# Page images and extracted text
<<<<
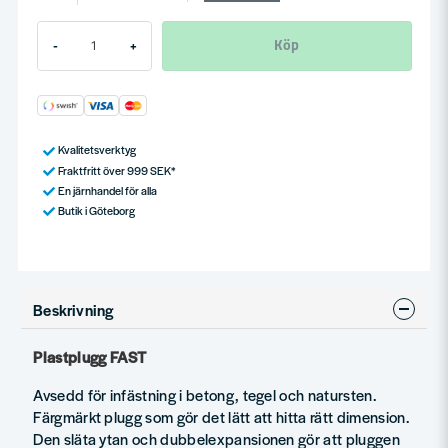
Köp
-
+
Kvalitetsverktyg
Fraktfritt över 999 SEK*
En järnhandel för alla
Butik i Göteborg
Beskrivning
Plastplugg FAST
Avsedd för infästning i betong, tegel och natursten.
Färgmärkt plugg som gör det lätt att hitta rätt dimension.
Den släta ytan och dubbelexpansionen gör att pluggen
>>>>
# TASK
After removing each picture, print the entries above exactly as they were.

# RESULT
Köp
-
+
Kvalitetsverktyg
Fraktfritt över 999 SEK*
En järnhandel för alla
Butik i Göteborg
Beskrivning
Plastplugg FAST
Avsedd för infästning i betong, tegel och natursten.
Färgmärkt plugg som gör det lätt att hitta rätt dimension.
Den släta ytan och dubbelexpansionen gör att pluggen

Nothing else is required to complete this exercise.